I'm trying to type a method which remaps object's keys by a given map. For example:
> remapKeys({key1: "xxx", key2: "yyy"}, {key1: "newKey"})
{ newKey: 'xxx', key2: 'yyy' }
However, I'm running into an issue when I try to make this method return a strongly-typed object. My current attempts looks like this:
type MappedKeys<T extends { [key: string]: any }, M extends { [K in keyof Partial<T>]: string }> =
| Omit<T, keyof M>
| { [P in keyof T & keyof M as M[P]]: T[P] };
function remapKeys<T extends { [key: string]: any }, M extends { [K in keyof Partial<T>]: string }>(
obj: T,
mappings: M,
): MappedKeys<T, M>;
The idea here is that we try to make a union of two types:
- subset of original properties that are not specified in
mappingsobject - new type created from the intersection of
objandmappingsproperties
This doesn't work, however, because for some reason the implicit type of the returned value is an object with keys of type string, not 'newKey' | 'key2'.
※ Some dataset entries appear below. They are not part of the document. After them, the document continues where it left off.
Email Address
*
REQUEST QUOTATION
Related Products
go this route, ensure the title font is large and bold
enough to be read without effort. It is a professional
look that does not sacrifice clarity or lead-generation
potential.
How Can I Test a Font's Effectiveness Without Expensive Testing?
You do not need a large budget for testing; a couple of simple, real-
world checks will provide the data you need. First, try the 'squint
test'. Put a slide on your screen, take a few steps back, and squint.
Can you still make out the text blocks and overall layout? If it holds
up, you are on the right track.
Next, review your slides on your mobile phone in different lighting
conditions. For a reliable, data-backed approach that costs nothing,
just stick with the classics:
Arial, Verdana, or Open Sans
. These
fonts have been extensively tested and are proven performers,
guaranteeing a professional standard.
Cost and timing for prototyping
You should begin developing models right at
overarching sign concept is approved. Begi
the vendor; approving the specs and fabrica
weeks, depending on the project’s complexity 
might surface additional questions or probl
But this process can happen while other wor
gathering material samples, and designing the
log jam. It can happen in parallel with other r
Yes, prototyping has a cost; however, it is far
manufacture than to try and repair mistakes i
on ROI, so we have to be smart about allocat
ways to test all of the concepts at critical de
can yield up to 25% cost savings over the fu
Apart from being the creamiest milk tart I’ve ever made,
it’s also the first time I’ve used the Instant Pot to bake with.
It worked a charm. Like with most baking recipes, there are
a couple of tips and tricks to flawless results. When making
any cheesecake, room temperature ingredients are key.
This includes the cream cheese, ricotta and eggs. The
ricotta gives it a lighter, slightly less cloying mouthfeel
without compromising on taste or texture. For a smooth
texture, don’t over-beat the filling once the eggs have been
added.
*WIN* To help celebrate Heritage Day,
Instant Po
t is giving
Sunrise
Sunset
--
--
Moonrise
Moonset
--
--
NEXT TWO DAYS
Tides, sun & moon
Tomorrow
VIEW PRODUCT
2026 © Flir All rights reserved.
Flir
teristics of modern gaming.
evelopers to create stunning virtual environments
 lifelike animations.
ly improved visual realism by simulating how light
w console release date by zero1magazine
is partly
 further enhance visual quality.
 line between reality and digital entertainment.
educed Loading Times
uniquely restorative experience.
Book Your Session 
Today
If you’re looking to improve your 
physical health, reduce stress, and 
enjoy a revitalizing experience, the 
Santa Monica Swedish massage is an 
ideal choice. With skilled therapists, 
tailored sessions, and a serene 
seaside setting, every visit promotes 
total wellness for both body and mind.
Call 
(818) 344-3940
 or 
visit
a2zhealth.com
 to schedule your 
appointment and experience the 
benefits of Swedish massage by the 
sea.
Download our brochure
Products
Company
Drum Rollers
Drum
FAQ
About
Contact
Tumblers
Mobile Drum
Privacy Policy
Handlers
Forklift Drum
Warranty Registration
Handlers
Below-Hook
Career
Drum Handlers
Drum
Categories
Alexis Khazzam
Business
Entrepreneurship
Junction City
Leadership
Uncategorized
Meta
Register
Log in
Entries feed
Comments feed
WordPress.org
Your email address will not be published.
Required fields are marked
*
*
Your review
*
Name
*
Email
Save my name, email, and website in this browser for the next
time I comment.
Link to TypeScript playground.
CodePudding user response:
You need an intersection (&), not a union (|):
type MappedKeys<T extends { [key: string]: any }, M extends { [K in keyof Partial<T>]: string }> =
(Omit<T, keyof M> & { [P in keyof T & keyof M as M[P]]: T[P] }) extends infer O ? { [K in keyof O]: O[K] } : never;
Also, for extra flair, I have added extends infer O ? ... to simplify the type so you don't get the ugly Omit<...> & { ... } in tooltips. It'll always be a simple object now ({ ... }).
Here's the function now:
declare function remapKeys<T extends { [key: string]: any }, M extends { [K in keyof Partial<T>]: string }>(
obj: Narrow<T>,
mappings: Narrow<M>,
): MappedKeys<T, M>;
I've used this Narrow utility type so we don't need to use as const:
type Narrow<T> =
| (T extends infer U ? U : never)
| Extract<T, number | string | boolean | bigint | symbol | null | undefined | []>
| ([T] extends [[]] ? [] : { [K in keyof T]: Narrow<T[K]> });
Otherwise, the second parameter will get inferred as { key1: string } and then we can't remap keys.